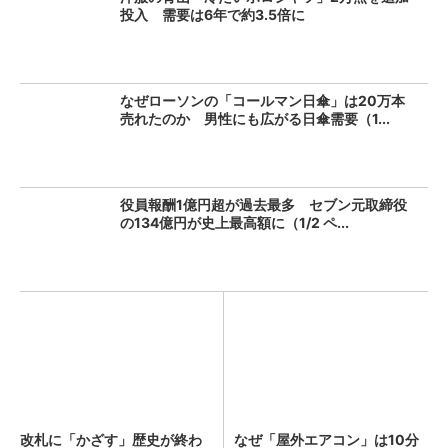
投入 需要は6年で約3.5倍に
なぜローソンの「コールマン日傘」は20万本
売れたのか 男性にも広がる日傘需要（1...
役員報酬1億円超が過去最多 セブン元取締役
の134億円が史上最高額に（1/2 ペ...
改札に「かざす」歴史が終わ
なぜ「屋外エアコン」は10分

■ TASK DETAILS ■
What is needed is a word-for-word transcription of all the entries, with the pictures dropped.

■ YOUR RESPONSE ■
投入 需要は6年で約3.5倍に
なぜローソンの「コールマン日傘」は20万本
売れたのか 男性にも広がる日傘需要（1...
役員報酬1億円超が過去最多 セブン元取締役
の134億円が史上最高額に（1/2 ペ...
改札に「かざす」歴史が終わ
なぜ「屋外エアコン」は10分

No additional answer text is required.